SPPGA Welcomes Professor Maxwell A. Cameron – Q&A



Welcome Max Cameron as Core Faculty

The School of Public Policy and Global Affairs (SPPGA) welcomed Professor Maxwell A. Cameron to the School of Public Policy and Global Affairs as of July 1, 2021. Prof. Cameron (Ph.D., California, Berkeley, 1989) is jointly appointed with SPPGA and Political Science at the University of British Columbia. He is also Director (on leave) with the Centre for the Study of Democratic Institutions (CSDI) and the former Acting Director of the School of Public Policy and Global Affairs (July 2019 – August 2020).

Professor Cameron specializes in comparative politics (Latin America), constitutionalism, democracy, and political economy. He is the author or editor of a dozen academic books as well as over fifty peer-reviewed articles and book chapters.

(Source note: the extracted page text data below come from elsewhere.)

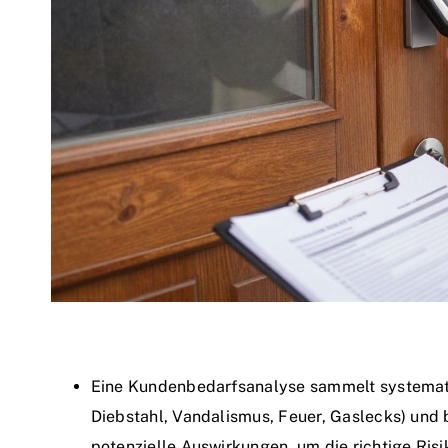
Eine Kundenbedarfsanalyse sammelt systematis
Diebstahl, Vandalismus, Feuer, Gaslecks) und
potenzielle Auswirkungen, um die richtige Risi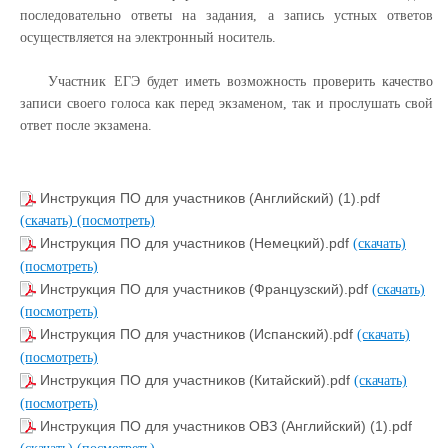
последовательно ответы на задания, а запись устных ответов
осуществляется на электронный носитель.
Участник ЕГЭ будет иметь возможность проверить качество
записи своего голоса как перед экзаменом, так и прослушать свой
ответ после экзамена.
Инструкция ПО для участников (Английский) (1).pdf
(скачать)
(посмотреть)
Инструкция ПО для участников (Немецкий).pdf
(скачать)
(посмотреть)
Инструкция ПО для участников (Французский).pdf
(скачать)
(посмотреть)
Инструкция ПО для участников (Испанский).pdf
(скачать)
(посмотреть)
Инструкция ПО для участников (Китайский).pdf
(скачать)
(посмотреть)
Инструкция ПО для участников ОВЗ (Английский) (1).pdf
(скачать)
(посмотреть)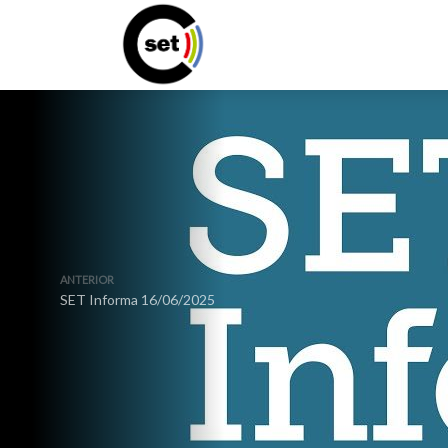
ANTERIOR
SET Informa 16/06/2025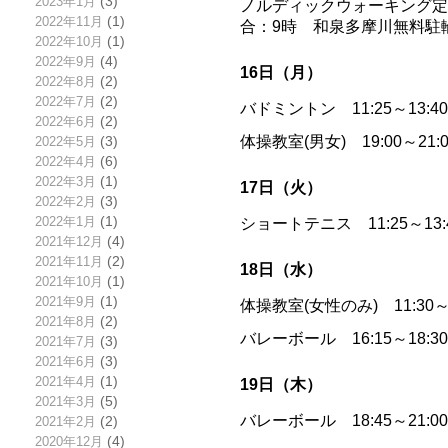
2023年1月
(3)
ノルディックウォーキング定
2022年11月
(1)
合：9時 和泉多摩川無料駐
2022年10月
(1)
2022年9月
(4)
16日（月）
2022年8月
(2)
2022年7月
(2)
バドミントン 11:25～13:
2022年6月
(2)
体操教室(男女) 19:00～
2022年5月
(3)
2022年4月
(6)
2022年3月
(1)
17日（火）
2022年2月
(3)
2022年1月
(1)
ショートテニス 11:25～13
2021年12月
(4)
2021年11月
(2)
18日（水）
2021年10月
(1)
2021年9月
(1)
体操教室(女性のみ) 11:30
2021年8月
(2)
バレーボール 16:15～18:
2021年7月
(3)
2021年6月
(3)
2021年4月
(1)
19日（木）
2021年3月
(5)
バレーボール 18:45～21:
2021年2月
(2)
2020年12月
(4)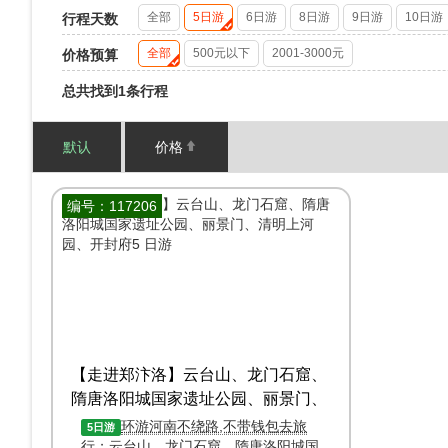
全部
5日游
6日游
8日游
9日游
10日游
行程天数
全部
500元以下
2001-3000元
价格预算
总共找到1条行程
默认
价格
编号：117206
【走进郑汴洛】云台山、龙门石窟、
隋唐洛阳城国家遗址公园、丽景门、
清明上河园、开封府5 日游
环游河南不绕路,不带钱包去旅
5日游
行；云台山、龙门石窟、隋唐洛阳城国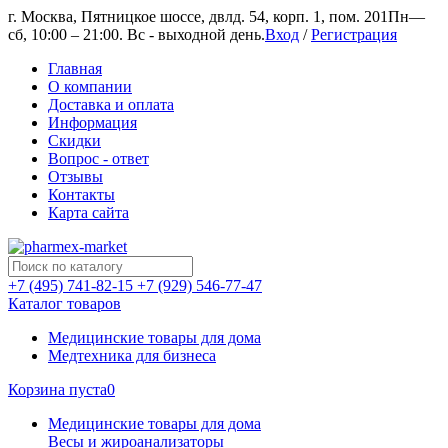
г. Москва, Пятницкое шоссе, двлд. 54, корп. 1, пом. 201
Пн—
сб, 10:00 – 21:00. Вс - выходной день.
Вход
/
Регистрация
Главная
О компании
Доставка и оплата
Информация
Скидки
Вопрос - ответ
Отзывы
Контакты
Карта сайта
+7 (495) 741-82-15
+7 (929) 546-77-47
Каталог товаров
Медицинские товары для дома
Медтехника для бизнеса
Корзина пуста
0
Медицинские товары для дома
Весы и жироанализаторы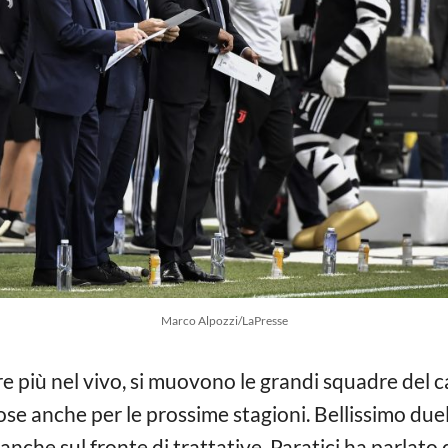
Marco Alpozzi/LaPresse
 più nel vivo, si muovono le grandi squadre del 
 rose anche per le prossime stagioni. Bellissimo du
nche sul fronte di trattative. Paratici ha parlato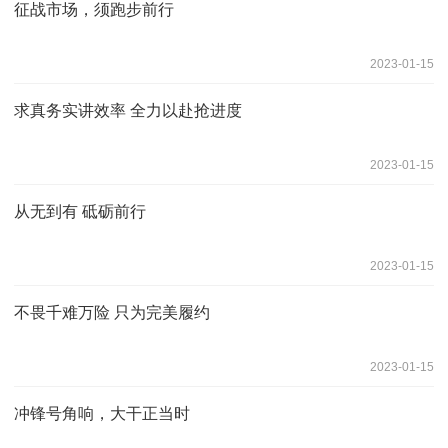
征战市场，须跑步前行
2023-01-15
求真务实讲效率 全力以赴抢进度
2023-01-15
从无到有 砥砺前行
2023-01-15
不畏千难万险 只为完美履约
2023-01-15
冲锋号角响，大干正当时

In an interview with SPPGA, Professor Cameron outlines his current research, engagement and how students can get involved in his work. Learn more about him below:

SPPGA: Can you tell us a bit about yourself?

Sure, I come from a family of educators, writers, and iconoclastic thinkers so, not surprisingly, I took an early interest in politics. I was educated up in a free school called the School in the Barn (which was, literally, in a barn) inspired by the Summerhill alternative school in England. Growing up, many of my friends were refugees from Latin American dictatorships. My fascination with them and their cultures led me to backpack through the region after high school. What I saw made me want to study politics, so when I was admitted to UBC I took the Arts One program and then Honours Political Science. I read Guillermo O’Donnell’s work on authoritarian regimes in Latin America and decided that, if that was political science, I wanted to be part of it.

I did my doctorate at Berkeley, and then taught for ten years at Carleton University’s Norman Paterson School of International Affairs, before coming to UBC in 1999. As director of the Centre for the Study of Democratic Institutions I have spent a decade preparing people with a vocation for public service through the Institute for Future Legislators.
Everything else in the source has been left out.